A machine-learning program for food recognition
We've found ourselves in a need of a program, that's going to detect nutrition value of food we take picture of, instead of manually adding food name and checking those data by hand. This could be a must-have application on your phone in a near future, used by all the people that care about health and fitness on daily basis.
After few days of learning keras/tensorflow libs, we've noticed that we'd need a hell of a computer to get a proper results (accuracy). That's mainly caused by not utilisating GPU, and to get proper results usage of both CPU and GPU is a must.
In order to successfuly run the project you'd need:
- Python 2.X/3.X version
- Keras
- Numpy
- Tensorflow as a backend
- scipy
- dotenv
Dotenv is used for static variables. To set up the project, rename .env.example to .env, and modify the data in it according to your needs.
epochs={NUMBER OF EPOCHS}
batch_size={NUMBER OF BATCH SIZE}
dropout={DROPOUT NUMBER}
train_images={RELATIVE/ABSOLUTE PATH TO TRAIN JSON FILE}
test_images={RELATIVE/ABSOLUTE PATH TO TEST JSON FILE}
supported_food={LIST OF SUPPORTED FOODS}
trained_model_url={TRAINED MODEL SAVE LOCATION}
image_url={PATH TO THE IMAGE FOR RECOGNITION}
nutrition_value_json_path={PATH TO JSON WITH NUTRITION VALUE}
As most of food-recognition projects, we are also using Food-101 Dataset. It contains 101 diffrent classes, which is fairsome amount for training. There are 1000 images of each food (around 750 for training, and 250 for testing) which makes it in total of ~101,000 different images.

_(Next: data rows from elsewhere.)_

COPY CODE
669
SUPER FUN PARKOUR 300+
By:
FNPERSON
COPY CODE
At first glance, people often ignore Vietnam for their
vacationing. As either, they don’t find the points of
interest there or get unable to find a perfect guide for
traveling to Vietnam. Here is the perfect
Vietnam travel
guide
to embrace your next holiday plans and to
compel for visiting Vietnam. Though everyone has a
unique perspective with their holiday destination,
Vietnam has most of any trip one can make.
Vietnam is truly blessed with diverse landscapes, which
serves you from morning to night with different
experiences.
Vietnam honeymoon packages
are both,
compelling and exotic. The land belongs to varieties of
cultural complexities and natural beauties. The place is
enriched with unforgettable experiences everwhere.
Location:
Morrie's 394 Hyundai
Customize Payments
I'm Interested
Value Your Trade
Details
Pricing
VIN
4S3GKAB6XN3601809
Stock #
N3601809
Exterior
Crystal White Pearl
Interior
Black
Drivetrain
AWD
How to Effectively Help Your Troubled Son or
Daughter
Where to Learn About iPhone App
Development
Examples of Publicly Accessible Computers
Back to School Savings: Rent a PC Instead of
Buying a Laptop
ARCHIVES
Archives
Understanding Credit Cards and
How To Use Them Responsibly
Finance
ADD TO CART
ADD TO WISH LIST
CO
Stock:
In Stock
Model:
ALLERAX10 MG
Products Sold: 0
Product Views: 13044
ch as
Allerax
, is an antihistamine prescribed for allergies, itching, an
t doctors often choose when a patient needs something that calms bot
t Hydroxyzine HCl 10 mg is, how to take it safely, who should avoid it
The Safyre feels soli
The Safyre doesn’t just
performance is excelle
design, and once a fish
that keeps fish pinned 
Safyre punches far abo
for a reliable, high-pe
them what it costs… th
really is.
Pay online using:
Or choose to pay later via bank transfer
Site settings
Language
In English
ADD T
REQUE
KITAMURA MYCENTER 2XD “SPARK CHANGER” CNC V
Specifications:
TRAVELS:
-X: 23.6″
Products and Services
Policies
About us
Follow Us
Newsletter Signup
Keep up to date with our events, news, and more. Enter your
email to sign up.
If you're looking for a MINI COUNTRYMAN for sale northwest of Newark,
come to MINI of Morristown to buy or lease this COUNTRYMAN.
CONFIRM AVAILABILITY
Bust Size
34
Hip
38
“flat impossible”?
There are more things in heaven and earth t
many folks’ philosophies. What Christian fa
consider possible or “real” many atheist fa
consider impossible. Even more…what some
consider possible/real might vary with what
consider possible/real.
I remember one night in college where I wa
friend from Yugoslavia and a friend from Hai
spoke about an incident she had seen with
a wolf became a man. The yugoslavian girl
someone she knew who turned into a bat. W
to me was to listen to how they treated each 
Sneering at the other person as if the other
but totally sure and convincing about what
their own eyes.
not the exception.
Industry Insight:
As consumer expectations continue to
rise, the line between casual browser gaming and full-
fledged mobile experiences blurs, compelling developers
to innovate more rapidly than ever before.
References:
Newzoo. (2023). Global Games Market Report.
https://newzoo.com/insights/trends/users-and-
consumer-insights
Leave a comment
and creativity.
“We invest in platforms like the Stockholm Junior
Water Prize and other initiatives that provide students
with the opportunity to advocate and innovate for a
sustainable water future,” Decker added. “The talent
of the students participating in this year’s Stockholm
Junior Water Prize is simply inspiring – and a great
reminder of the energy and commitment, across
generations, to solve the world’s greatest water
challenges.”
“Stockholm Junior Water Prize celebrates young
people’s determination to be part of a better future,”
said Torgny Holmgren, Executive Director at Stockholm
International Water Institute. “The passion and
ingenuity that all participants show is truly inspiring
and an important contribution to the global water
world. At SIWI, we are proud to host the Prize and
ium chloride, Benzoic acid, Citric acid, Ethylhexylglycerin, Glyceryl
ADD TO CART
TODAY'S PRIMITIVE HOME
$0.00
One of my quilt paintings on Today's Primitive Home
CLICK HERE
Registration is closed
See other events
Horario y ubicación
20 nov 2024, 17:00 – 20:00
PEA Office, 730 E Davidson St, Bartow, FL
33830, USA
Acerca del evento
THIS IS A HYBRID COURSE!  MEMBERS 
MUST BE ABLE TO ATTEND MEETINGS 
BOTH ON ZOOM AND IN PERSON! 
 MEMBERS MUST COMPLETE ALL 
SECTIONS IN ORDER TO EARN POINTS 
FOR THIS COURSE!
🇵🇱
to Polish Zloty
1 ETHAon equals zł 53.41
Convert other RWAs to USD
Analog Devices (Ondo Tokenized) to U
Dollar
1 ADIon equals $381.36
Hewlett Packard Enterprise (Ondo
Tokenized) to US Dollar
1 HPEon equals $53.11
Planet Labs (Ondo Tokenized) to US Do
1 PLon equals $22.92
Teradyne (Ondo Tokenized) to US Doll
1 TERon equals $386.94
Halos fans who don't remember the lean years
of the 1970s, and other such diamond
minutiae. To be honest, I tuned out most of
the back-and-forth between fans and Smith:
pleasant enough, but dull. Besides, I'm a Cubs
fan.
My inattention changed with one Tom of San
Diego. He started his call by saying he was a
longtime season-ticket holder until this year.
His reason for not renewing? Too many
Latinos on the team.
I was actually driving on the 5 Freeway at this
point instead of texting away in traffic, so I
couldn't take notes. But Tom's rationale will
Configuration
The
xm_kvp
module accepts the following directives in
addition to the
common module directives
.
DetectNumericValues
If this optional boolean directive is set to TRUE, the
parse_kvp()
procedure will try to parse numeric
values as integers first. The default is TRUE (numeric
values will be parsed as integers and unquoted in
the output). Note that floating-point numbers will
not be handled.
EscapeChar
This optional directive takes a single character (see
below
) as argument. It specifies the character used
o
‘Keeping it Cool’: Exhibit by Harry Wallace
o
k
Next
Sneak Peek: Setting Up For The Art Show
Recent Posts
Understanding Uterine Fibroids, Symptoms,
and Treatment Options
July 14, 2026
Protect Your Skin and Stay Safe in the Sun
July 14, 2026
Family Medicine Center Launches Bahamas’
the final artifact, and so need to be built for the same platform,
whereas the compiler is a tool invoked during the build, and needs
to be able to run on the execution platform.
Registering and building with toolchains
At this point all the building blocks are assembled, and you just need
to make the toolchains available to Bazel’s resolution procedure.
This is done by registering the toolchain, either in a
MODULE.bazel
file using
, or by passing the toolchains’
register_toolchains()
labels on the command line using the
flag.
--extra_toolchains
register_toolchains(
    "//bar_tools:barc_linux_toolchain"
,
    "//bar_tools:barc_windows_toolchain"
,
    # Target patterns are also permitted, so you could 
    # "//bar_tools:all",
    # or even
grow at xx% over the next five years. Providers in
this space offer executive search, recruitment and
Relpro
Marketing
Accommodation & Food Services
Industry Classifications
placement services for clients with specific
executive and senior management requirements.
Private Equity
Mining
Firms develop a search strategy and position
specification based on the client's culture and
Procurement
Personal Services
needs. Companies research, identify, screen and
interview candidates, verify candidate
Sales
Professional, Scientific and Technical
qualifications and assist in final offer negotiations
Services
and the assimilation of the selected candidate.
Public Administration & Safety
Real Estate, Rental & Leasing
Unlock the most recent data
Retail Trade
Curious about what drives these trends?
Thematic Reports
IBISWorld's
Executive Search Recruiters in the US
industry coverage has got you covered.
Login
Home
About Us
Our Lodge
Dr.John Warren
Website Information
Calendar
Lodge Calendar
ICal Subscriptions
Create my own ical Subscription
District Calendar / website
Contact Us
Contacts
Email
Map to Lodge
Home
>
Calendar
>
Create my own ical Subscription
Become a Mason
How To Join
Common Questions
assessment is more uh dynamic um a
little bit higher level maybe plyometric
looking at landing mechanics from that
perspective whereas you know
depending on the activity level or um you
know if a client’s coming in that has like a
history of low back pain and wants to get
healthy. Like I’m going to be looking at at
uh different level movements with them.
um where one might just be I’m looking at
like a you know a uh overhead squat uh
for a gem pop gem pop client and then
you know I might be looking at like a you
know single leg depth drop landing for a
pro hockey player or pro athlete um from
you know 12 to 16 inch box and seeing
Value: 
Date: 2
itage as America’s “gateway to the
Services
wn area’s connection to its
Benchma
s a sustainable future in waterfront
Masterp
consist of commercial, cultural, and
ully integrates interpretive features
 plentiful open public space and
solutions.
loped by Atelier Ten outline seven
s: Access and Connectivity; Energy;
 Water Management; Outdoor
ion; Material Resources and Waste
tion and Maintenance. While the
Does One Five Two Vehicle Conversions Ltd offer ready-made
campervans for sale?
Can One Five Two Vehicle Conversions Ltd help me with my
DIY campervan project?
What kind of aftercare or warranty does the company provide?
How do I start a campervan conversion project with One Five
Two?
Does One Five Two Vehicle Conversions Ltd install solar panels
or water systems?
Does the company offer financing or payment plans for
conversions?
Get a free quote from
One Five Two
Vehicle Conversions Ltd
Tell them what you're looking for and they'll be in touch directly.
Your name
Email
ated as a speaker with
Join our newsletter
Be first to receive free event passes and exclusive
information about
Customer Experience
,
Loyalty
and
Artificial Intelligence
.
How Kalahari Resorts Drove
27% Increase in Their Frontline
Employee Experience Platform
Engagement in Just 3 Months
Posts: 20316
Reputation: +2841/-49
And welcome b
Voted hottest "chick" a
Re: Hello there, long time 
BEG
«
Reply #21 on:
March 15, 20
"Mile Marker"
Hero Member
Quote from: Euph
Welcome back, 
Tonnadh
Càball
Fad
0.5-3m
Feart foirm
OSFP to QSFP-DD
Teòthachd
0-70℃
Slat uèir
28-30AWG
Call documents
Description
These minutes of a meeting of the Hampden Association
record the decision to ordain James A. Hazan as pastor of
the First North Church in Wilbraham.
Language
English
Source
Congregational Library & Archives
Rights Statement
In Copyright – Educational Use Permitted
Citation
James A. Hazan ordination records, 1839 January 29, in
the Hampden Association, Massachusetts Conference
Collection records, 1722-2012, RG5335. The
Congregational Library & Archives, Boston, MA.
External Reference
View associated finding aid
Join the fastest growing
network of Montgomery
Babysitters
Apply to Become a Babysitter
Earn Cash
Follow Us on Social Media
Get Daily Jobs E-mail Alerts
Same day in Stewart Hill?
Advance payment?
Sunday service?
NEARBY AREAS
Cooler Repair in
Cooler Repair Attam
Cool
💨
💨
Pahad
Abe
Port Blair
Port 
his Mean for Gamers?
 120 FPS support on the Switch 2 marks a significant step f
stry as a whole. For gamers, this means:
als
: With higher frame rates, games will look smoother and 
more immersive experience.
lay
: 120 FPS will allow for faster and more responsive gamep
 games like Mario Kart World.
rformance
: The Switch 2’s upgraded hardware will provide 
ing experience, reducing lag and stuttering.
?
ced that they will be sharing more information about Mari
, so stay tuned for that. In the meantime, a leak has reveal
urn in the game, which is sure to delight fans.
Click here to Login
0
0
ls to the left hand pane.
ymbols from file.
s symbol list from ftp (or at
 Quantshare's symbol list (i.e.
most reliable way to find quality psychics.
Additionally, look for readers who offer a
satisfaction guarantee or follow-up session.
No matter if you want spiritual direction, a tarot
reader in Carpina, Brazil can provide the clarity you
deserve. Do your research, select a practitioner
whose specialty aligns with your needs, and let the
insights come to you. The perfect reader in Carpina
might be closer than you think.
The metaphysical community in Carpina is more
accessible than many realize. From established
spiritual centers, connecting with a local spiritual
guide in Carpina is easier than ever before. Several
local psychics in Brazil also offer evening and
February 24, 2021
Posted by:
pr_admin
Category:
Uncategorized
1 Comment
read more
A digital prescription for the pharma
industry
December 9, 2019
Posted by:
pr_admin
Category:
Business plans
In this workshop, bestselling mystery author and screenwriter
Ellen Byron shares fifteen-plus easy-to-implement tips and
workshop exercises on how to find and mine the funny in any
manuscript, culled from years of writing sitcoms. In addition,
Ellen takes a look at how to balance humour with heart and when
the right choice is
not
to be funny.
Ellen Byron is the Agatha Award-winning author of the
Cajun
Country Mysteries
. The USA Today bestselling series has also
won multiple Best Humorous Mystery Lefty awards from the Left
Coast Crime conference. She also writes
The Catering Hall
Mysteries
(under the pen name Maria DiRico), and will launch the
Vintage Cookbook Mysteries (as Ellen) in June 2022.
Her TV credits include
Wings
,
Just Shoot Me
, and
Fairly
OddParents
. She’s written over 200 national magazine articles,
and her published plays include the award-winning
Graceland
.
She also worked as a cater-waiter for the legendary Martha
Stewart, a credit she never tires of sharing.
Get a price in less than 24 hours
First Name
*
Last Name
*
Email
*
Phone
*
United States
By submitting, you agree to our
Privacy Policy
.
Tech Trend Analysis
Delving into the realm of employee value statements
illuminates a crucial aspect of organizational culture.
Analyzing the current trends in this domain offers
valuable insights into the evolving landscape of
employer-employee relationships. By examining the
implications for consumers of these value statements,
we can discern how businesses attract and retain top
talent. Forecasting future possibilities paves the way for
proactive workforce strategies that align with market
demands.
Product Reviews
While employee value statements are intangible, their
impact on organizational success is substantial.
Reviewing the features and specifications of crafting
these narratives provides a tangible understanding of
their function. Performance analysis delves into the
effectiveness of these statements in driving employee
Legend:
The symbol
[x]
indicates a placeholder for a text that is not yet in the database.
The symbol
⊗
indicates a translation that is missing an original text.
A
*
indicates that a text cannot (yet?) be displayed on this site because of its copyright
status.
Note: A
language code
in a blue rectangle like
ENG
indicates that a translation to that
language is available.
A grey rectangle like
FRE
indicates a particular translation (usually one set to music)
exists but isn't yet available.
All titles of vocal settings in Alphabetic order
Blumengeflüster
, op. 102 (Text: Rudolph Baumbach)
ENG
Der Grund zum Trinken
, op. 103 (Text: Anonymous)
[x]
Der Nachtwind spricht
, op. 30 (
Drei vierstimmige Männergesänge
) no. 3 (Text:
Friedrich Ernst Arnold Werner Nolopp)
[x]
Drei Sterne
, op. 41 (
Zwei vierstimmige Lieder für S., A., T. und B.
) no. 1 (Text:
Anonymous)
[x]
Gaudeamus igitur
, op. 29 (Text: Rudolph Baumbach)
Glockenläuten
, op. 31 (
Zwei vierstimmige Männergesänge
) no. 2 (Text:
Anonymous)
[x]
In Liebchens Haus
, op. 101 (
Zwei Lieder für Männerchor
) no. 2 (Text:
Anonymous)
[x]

We've used MyFitnessPal for getting nutrition values for each of 101 diffrent food. They have been added manually by our team member. The intention was to add this in an embedded database, but we ended up with json, and it'll do the job since it has only 101 diffrent objects.
Dataset that we used offers train/test images in one folder, and two json files, train.json - which contains paths to train images, and test.json containing paths to test images. We've parsed both json files, and extracted train and test images to train and test folder respectfully:
def exportImages(json_url):
data = json.load(open(json_url))
prepend_url = 'ordered_images/test/'
if "test" not in json_url:
prepend_url = 'ordered_images/train/'
pathlib.Path(prepend_url).mkdir(parents=True, exist_ok=True)
for food_obj in data.values():
for food_url in food_obj:
food_class = food_url.split('/')[0]
if food_class not in classes:
break
pathlib.Path(prepend_url + food_class).mkdir(parents=True, exist_ok=True)
print('copying file to ' + prepend_url + food_url + '.jpg')
copyfile('images/' + food_url + '.jpg', prepend_url + food_url + '.jpg')
As for image processing, we are using build-in Keras generator ImageDataGenerator This generator generate batches of tensor image data with real-time data augmentation. Basically, it creates loads of images and holds it in RAM memory. You can, however, save it in a file, but we didn't do that in our project as it would be space consuming.
Using GlobalAveragePooling is one of the things that boosted our accuracy, unlike MaxPooling that gave bad results. So far, the best result we got is with ResNet50, and that's what we used in code
We used ResidualNetwork for training purposes
We have tested training model with 4 different food classes and the result we got is 60%-65% accuracy with only one epoche.
We've tested training on top-level i5 processor and to finish one epoche, we'd have to train for 1,400 hours. Nonetheless, we've searched for alternatives, and managed to rent server with better CPU on ovh.com. It was 4x faster then i5, and it would take around ~350 hours to do one epoche.
Server specifications are:
Intel Xeon E3-1270v6
4c/8t - 3.8GHz /4.2GHz
32GB DDR4 ECC 2400 MHz
SoftRaid 2x2TB
500 Mbps bandwidth
vRack: 10 Mbps
Even with cloud CPU we rented, the end-results weren't satisfying. We've noticed that not all of the CPU on cloud was used for training. One of the ideas we had, was to optimize image data generator. The problem within was that Keras documentation for ImageDataGenerator was one pager, it's pretty shallow with loads of that missing, so we decided to modify it by creating new processes. This however, was not used in project but code's on the repository in image_gen_extended.py file. The idea was to create multiple processes that would basically to the training, which is going to use more of processor's resources for training.